*** Opening MATERIAL FOR THIS EXERCISE ***

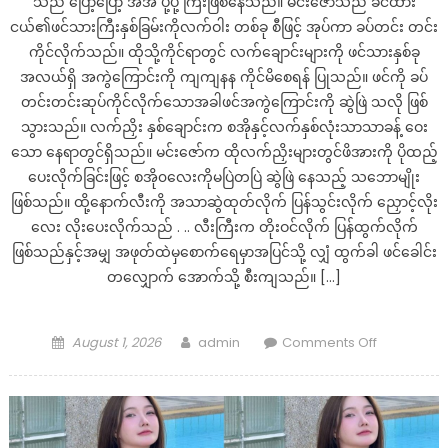
သည် ပြော့ပြော့ အိအိ ပုံ့ပုံ့ ကြီးဖြစ်နေသည်။ မင်းဇော်သည် ခင်ထား
ငယ်၏ဖင်သားကြီးနှစ်ခြမ်းကိုလက်ဝါး တစ်ခု စီဖြင့် အုပ်ကာ ခပ်တင်း တင်း
ကိုင်လိုက်သည်။ ထိုသို့ကိုင်ရာတွင် လက်ချောင်းများကို ဖင်သားနှစ်ခု
အလယ်ရှိ အကွဲကြောင်းကို ကျကျနန ကိုင်မိစေရန် ပြုသည်။ ဖင်ကို ခပ်
တင်းတင်းဆုပ်ကိုင်လိုက်သောအခါဖင်အကွဲကြောင်းကို ဆွဲဖြဲ သလို ဖြစ်
သွားသည်။ လက်ညှိး နှစ်ချောင်းက စအိုနှင့်လက်နှစ်လုံးသာသာခန့် ဝေး
သော နေရာတွင်ရှိသည်။ မင်းဇော်က ထိုလက်ညှိးများတွင်ဖိအားကို ပိုထည့်
ပေးလိုက်ခြင်းဖြင့် စအို၀လေးကိုမပြဲတပြဲ ဆွဲဖြဲ နေသည့် သဘောမျိုး
ဖြစ်သည်။ ထို့နောက်လီးကို အသာဆွဲထုတ်လိုက် ပြန်သွင်းလိုက် ညှောင့်လိုး
လေး လိုးပေးလိုက်သည် . .. လီးကြီးက တိုးဝင်လိုက် ပြန်ထွက်လိုက်
ဖြစ်သည်နှင့်အမျှ အဖုတ်ထဲမှစောက်ရေမှာအပြင်သို့ လျှံ ထွက်ခါ ဖင်ခေါင်း
တလျှောက် အောက်သို့ စီးကျသည်။ […]
Posted
Author
on
August 1, 2026
admin
Comments Off
on
အနောက်
ကို
ခရီးသွား
ရ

*** Closing MATERIAL FOR THIS EXERCISE ***

Keep the pictures out and print all the records exactly as they are.

သည် ပြော့ပြော့ အိအိ ပုံ့ပုံ့ ကြီးဖြစ်နေသည်။ မင်းဇော်သည် ခင်ထား
ငယ်၏ဖင်သားကြီးနှစ်ခြမ်းကိုလက်ဝါး တစ်ခု စီဖြင့် အုပ်ကာ ခပ်တင်း တင်း
ကိုင်လိုက်သည်။ ထိုသို့ကိုင်ရာတွင် လက်ချောင်းများကို ဖင်သားနှစ်ခု
အလယ်ရှိ အကွဲကြောင်းကို ကျကျနန ကိုင်မိစေရန် ပြုသည်။ ဖင်ကို ခပ်
တင်းတင်းဆုပ်ကိုင်လိုက်သောအခါဖင်အကွဲကြောင်းကို ဆွဲဖြဲ သလို ဖြစ်
သွားသည်။ လက်ညှိး နှစ်ချောင်းက စအိုနှင့်လက်နှစ်လုံးသာသာခန့် ဝေး
သော နေရာတွင်ရှိသည်။ မင်းဇော်က ထိုလက်ညှိးများတွင်ဖိအားကို ပိုထည့်
ပေးလိုက်ခြင်းဖြင့် စအို၀လေးကိုမပြဲတပြဲ ဆွဲဖြဲ နေသည့် သဘောမျိုး
ဖြစ်သည်။ ထို့နောက်လီးကို အသာဆွဲထုတ်လိုက် ပြန်သွင်းလိုက် ညှောင့်လိုး
လေး လိုးပေးလိုက်သည် . .. လီးကြီးက တိုးဝင်လိုက် ပြန်ထွက်လိုက်
ဖြစ်သည်နှင့်အမျှ အဖုတ်ထဲမှစောက်ရေမှာအပြင်သို့ လျှံ ထွက်ခါ ဖင်ခေါင်း
တလျှောက် အောက်သို့ စီးကျသည်။ […]
Posted
Author
on
August 1, 2026
admin
Comments Off
on
အနောက်
ကို
ခရီးသွား
ရ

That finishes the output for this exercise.